> **Your assignment**:
Scan the records below for the line containing "s’ recognition of" and the line containing "question (57%).". Copy both, plus every line between, exactly.

-- Provided data follows --

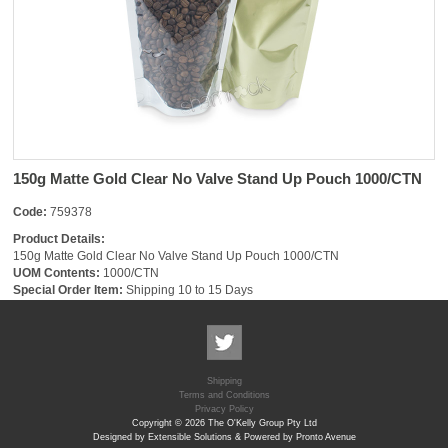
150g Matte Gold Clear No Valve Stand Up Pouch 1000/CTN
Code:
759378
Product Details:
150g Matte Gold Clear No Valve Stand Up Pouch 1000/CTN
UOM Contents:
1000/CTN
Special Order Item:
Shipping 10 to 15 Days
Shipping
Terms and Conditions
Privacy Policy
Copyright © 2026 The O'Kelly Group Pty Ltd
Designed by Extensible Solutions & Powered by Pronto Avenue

-- Provided data concluded --
-- Provided data follows --

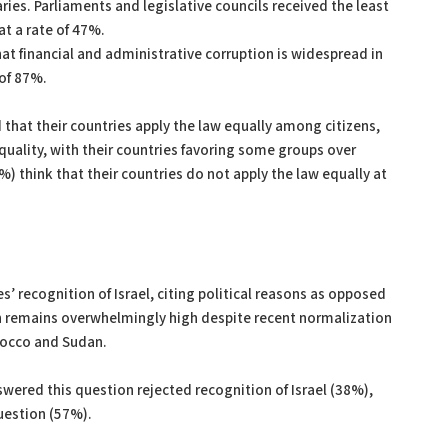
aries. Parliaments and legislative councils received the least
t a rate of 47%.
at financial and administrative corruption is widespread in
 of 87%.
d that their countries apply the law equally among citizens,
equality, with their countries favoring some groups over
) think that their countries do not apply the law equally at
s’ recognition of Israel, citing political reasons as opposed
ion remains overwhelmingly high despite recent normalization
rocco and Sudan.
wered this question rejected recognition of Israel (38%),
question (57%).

-- Provided data concluded --

> **Your response**:
s’ recognition of Israel, citing political reasons as opposed
ion remains overwhelmingly high despite recent normalization
rocco and Sudan.
wered this question rejected recognition of Israel (38%),
question (57%).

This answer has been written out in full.